But third base is the first of two positions that have major turmoil and controversy surrounding it. Last season, the Marlins rid themselves of Jorge Cantu and his awful glove at the position, planning on replacing him with Chris Coghlan for the time being. When Coghlan tore his meniscus on a celebratory leap, that plan was derailed, and the Marlins got by with a myriad of journeyman names, including Wes Helms, Donnie Murphy, Chad Tracy, and Emilio Bonifacio. This season, the Marlins are planning on taking an early look into the future at the position.

Depth Chart

Starter: Matt Dominguez
Backup: Wes Helms, Donnie Murphy, Emilio Bonifacio

Minor league depth: Ruben Gotay

This is the first season that the Marlins will be debuting a player the team developed at third base since the club moved Miguel Cabrera to the position as an emergency plan thanks to Mike Lowell‘s injury in 2003. Of course, Cabrera paid off big time eventually, despite his major defensive shortcomings. Nevertheless, Matt Dominguez is not the same player as Miguel Cabrera, and he’ll never be mistaken for the same player. But what can Dominguez bring, and how will an early big league appearance affect the 21-year old prospect?

Matt Dominguez

Dominguez is the odds on favorite to take the starting job at third base this season, though he will still presumably have to “earn it” with a good Spring Training stretch. Dominguez holds the pedigree of a first-round draft pick (2007), but while he shares a draft year and birth year as Mike Stanton (Dominguez is two months older), he does not share his teammate’s early career success. While Stanton jumped out to a monstrous start that led to a successful short rookie year in 2010, Dominguez was still going through the motions in Double-A Jacksonville, managing a .252/.333/.411 slash line that translated to a .337 wOBA. Such a performance was only worth a 102 wRC+, indicating that Dominguez’s offensive output was only two percent better than the league average.

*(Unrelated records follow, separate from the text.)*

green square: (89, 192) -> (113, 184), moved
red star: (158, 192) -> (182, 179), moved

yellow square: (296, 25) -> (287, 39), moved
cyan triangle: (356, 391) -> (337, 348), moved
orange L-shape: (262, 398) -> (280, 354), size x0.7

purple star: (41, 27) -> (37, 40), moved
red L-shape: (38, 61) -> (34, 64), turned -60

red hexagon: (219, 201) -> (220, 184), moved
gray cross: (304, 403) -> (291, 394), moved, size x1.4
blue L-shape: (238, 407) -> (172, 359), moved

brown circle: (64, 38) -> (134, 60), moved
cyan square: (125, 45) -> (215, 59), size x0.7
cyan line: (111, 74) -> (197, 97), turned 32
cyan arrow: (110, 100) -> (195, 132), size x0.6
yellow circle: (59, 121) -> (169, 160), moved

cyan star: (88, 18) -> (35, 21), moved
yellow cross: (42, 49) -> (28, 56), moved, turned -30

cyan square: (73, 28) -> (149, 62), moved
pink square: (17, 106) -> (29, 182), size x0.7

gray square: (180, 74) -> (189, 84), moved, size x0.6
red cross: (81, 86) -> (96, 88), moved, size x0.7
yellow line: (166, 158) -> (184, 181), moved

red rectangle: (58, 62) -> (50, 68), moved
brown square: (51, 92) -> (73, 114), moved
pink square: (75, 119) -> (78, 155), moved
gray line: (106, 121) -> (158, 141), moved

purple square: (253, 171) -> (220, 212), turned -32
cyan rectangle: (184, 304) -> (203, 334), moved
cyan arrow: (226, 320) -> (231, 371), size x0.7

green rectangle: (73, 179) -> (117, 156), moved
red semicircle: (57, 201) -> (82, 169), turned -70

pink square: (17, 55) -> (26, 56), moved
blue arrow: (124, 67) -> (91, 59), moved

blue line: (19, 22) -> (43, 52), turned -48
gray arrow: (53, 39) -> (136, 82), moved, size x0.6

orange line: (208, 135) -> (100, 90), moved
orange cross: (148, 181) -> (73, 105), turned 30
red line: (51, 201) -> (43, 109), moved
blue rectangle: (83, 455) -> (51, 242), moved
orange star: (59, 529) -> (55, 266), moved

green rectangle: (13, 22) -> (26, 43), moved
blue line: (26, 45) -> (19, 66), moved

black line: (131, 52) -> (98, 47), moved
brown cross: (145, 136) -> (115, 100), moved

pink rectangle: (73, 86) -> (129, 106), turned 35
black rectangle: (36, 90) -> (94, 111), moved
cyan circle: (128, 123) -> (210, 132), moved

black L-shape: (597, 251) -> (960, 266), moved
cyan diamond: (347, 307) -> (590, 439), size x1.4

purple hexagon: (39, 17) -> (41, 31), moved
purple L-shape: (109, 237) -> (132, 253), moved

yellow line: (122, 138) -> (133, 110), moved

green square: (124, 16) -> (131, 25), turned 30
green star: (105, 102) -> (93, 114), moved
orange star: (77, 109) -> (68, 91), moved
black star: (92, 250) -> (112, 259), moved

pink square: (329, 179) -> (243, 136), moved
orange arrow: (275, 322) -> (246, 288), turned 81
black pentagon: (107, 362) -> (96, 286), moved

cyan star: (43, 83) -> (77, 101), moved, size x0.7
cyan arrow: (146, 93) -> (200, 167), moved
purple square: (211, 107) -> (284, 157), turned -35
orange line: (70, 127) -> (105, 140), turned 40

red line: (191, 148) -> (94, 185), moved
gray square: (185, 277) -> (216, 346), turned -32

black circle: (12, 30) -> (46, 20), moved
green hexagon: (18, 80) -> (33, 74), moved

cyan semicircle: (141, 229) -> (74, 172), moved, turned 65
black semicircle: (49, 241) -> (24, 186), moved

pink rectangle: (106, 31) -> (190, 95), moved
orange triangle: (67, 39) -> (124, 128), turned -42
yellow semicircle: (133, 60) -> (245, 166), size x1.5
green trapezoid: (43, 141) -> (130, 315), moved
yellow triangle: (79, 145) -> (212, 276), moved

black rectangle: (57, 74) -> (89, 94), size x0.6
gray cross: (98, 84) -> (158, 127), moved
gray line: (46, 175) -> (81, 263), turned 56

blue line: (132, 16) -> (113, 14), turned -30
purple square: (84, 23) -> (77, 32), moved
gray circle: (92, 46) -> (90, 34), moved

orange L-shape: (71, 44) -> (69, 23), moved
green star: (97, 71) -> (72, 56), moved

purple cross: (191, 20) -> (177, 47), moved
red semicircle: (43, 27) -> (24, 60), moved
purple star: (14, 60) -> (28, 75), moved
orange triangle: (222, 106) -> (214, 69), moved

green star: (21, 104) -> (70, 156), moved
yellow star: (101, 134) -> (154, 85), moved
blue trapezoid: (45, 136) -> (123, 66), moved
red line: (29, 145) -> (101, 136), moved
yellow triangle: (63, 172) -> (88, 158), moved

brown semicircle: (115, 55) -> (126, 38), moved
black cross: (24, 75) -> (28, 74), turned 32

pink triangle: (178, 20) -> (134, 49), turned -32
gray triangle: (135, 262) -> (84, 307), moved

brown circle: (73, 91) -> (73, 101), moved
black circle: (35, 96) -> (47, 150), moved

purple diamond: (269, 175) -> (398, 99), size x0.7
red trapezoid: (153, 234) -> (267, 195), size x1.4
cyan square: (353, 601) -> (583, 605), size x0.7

So what we are seeing here is a player who was only two percent better than the Double-A league average at age 20, trying to make the jump to major league pitching the following year. It should not surprise anyone that difficulties lie ahead if Dominguez indeed opens 2011 as the Opening Day starter at third base. Those who made claims that Dominguez simply could be struggling like Ramirez did in his full season in Double-A before moving on to the majors ignore that Dominguez was a very similar player the previous season (117 wRC+ in High-A) and lacked the offensive display that Ramirez showed before the shortstop’s 2005 season. Comparisons to Cabrera prior to the superstar’s short 2003 Double-A season seem more apt (the year before, Cabrera hit .274/.333/.421 in High-A) but would ignore his Stanton-esque .365/.429/.609 start in 2003. Dominguez’s best season in the minors, his .296/.354/.499 performance in Low-A, was in 2008, two long seasons ago.

Dominguez’s prospects for success at the next level as a hitter don’t bode well in 2011. This is what Kevin Goldstein said about Dominguez in this season’s prospect series at Baseball Prospectus:

"The Bad: Dominguez lacks a star-level offensive ceiling. He just doesn’t have the pure hitting skills to hit for average, and will need to make up for it with power and walks. He’s a below-average runner."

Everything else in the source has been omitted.